This is the 20 year anniversary edition of FOSDEM, and it's big.
The convergence of the geeks.
{section "General"}
There are live streams for all talks, which is nice because there are
also quite long lines when waiting to enter a room.
* If you want to watch my retrocomputing talk about
Alpha Waves, it will be live at 3PM
here.
* My lightning talk about
Concept Programming should be
live at 6:20P in the Lightning Talks room.
* My talk about
the XL programming language is tomorrow at 10:10. You should be
able to watch it live from
this stream if you have nothing else to do on your Sunday morning.
As an aside, I noticed that various places had links to outdated
Facebook and Twitter entries. A while ago, I dropped both Facebook and
Twitter, and I reluctantly came back, but could not get my old
handles. So on Twitter, it's `@zanyware` now and not `@descubes`, and
on Facebook, it's `christophe.dedinechin.18` (I doubt there are 18 of
us, but oh well...)
A bit concerned with the battery lifetime of my laptop. Yesterday, it
stopped at around 50%. Hopefully I won't have the problem today.

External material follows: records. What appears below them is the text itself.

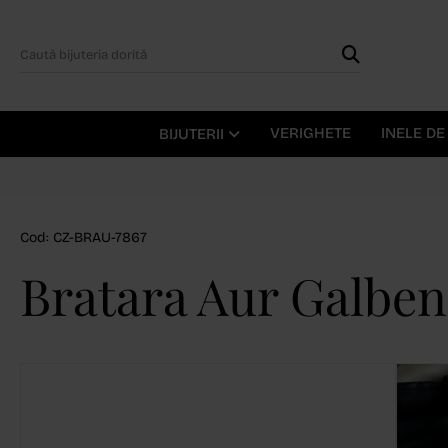
VERIGHETE
INELE D
BIJUTERII
Cod: CZ-BRAU-7867
Bratara Aur Galben 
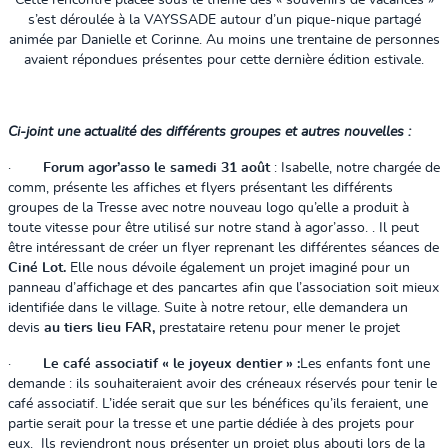
Cette rencontre placée sous le thème des « souvenirs de vacances »
s’est déroulée à la VAYSSADE autour d’un pique-nique partagé
animée par Danielle et Corinne. Au moins une trentaine de personnes
avaient répondues présentes pour cette dernière édition estivale.
Ci-joint une actualité des différents groupes et autres nouvelles :
·
Forum agor’asso le samedi 31 août
: Isabelle, notre chargée de
comm, présente les affiches et flyers présentant les différents
groupes de la Tresse avec notre nouveau logo qu’elle a produit à
toute vitesse pour être utilisé sur notre stand à agor’asso. . Il peut
être intéressant de créer un flyer reprenant les différentes séances de
Ciné Lot.
Elle nous dévoile également un projet imaginé pour un
panneau d’affichage et des pancartes afin que l’association soit mieux
identifiée dans le village. Suite à notre retour, elle demandera un
devis
au tiers lieu FAR,
prestataire retenu pour mener le projet
·
Le café associatif « le joyeux dentier » :
Les enfants font une
demande : ils souhaiteraient avoir des créneaux réservés pour tenir le
café associatif. L’idée serait que sur les bénéfices qu’ils feraient, une
partie serait pour la tresse et une partie dédiée à des projets pour
eux. Ils reviendront nous présenter un projet plus abouti lors de la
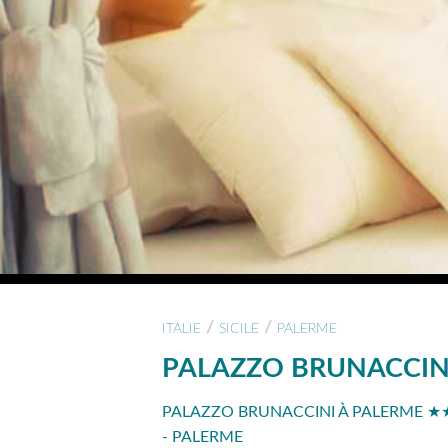
/
/
ITALIE
SICILE
PALERME
PALAZZO BRUNACCIN
PALAZZO BRUNACCINI À PALERME ★★★
- PALERME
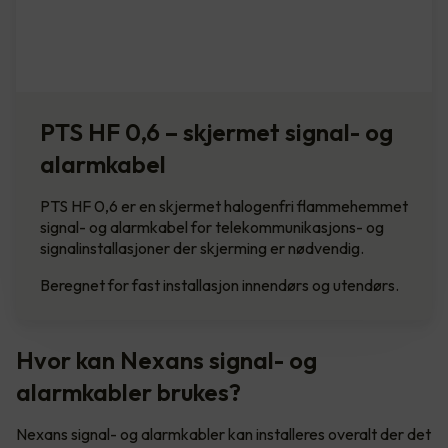
PTS HF 0,6 – skjermet signal- og
alarmkabel
PTS HF 0,6 er en skjermet halogenfri flammehemmet
signal- og alarmkabel for telekommunikasjons- og
signalinstallasjoner der skjerming er nødvendig.
Beregnet for fast installasjon innendørs og utendørs.
Hvor kan Nexans signal- og
alarmkabler brukes?
Nexans signal- og alarmkabler kan installeres overalt der det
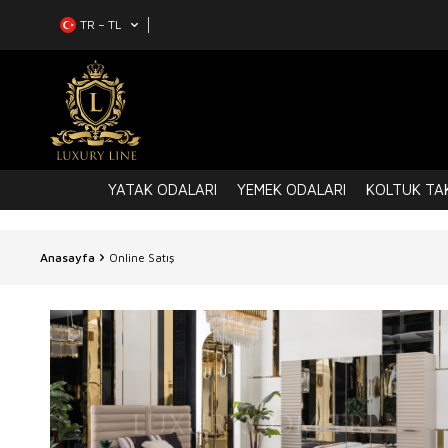
TR − TL
YATAK ODALARI
YEMEK ODALARI
KOLTUK TAK
Anasayfa
Online Satış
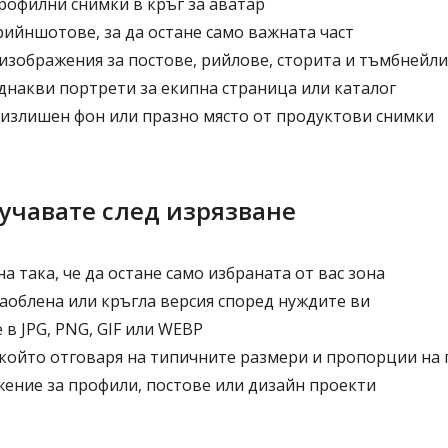
рофилни снимки в кръг за аватар
ийншотове, за да остане само важната част
изображения за постове, рийлове, сторита и тъмбнейли
днакви портрети за екипна страница или каталог
излишен фон или празно място от продуктови снимки
учавате след изрязване
а така, че да остане само избраната от вас зона
аоблена или кръгла версия според нуждите ви
 в JPG, PNG, GIF или WEBP
 който отговаря на типичните размери и пропорции на
ение за профили, постове или дизайн проекти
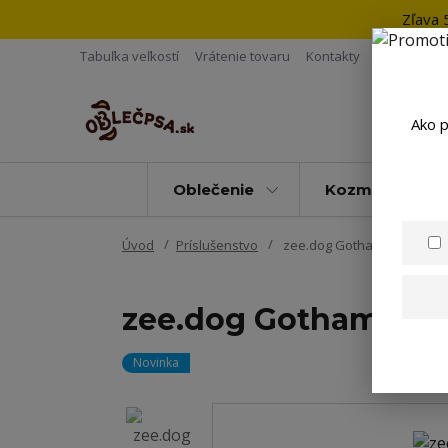
Zľava 
Tabuľka veľkostí
Vrátenie tovaru
Kontakty
Ako p
Oblečenie
Kozmetika
Úvod
Príslušenstvo
zee.dog Gotham Ruff Flesh
zee.dog Gotham Ruff
Novinka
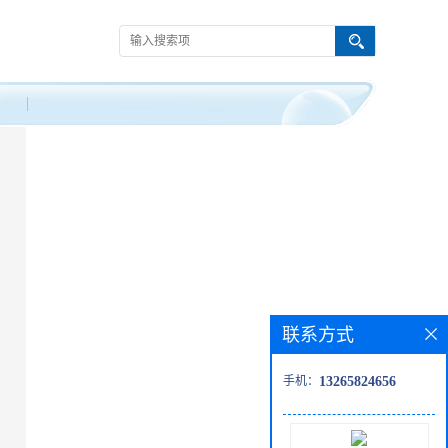
联系方式
手机：
13265824656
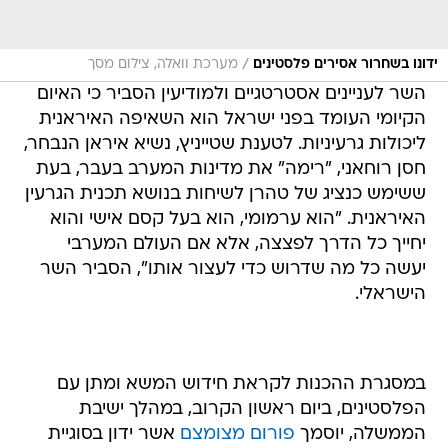
/
ידונו בשחרור אסירים פלסטינים
מערכת וואלה, צילום מסך
השר לעניינים אסטרטגיים ולמודיעין הסביר כי האיום
הקיומי העומד בפני ישראל הוא השאיפה האיראנית
ליכולות גרעיניות. לטענת שטייניץ, נשיא איראן הנבחר,
חסן רוחאני, "רימה" את מדינות המערב בעבר, בעת
ששימש כנציג של טהרן לשיחות בנושא תכנית הגרעין
האיראנית. "הוא ערמומי, הוא בעל קסם אישי והוא
יחייך כל הדרך לפצצה, אלא אם העולם המערבי
יעשה כל מה שדרוש כדי לעצור אותו", הסביר השר
הישראלי.
במסגרת ההכנות לקראת חידוש המשא ומתן עם
הפלסטינים, ביום ראשון הקרוב, במהלך ישיבת
הממשלה, יוסמך
פורום מצומצם
אשר ידון בסוגיית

{section "Keynote: We have to finish that thing one day"}
Keynote given by
Thorsten Leemhuis. As usual, it's crip, very detailed, very
informed.
The key topic of the talk is hwo Linux wins by solving big
problems little by little. "Solve big problems in small
steps". Interestingly, one of the examples he took are continers, and
he retraced some of the history that I outlined in my
DevConf.cz 2020.
Talks about BPF, cBPF vs eBPF, mentions of it replacing the Linux
kernel someday ;-) This is not as oulandish as it sounds, IMO. Talks
about DTrace, etc.
Also gives interesting counter-examples, e.g. BTRFS vs. ZFS. Does not
however mention that ZFS is cross-platform, whereas BTRFS is
not. BTRFS was initially overhyped. Will Linux some day get something
that competes credibly with ZFS? Probably yes, but will take 10-20
years. Will it be `bcachefs`? Not submitted upstream yet.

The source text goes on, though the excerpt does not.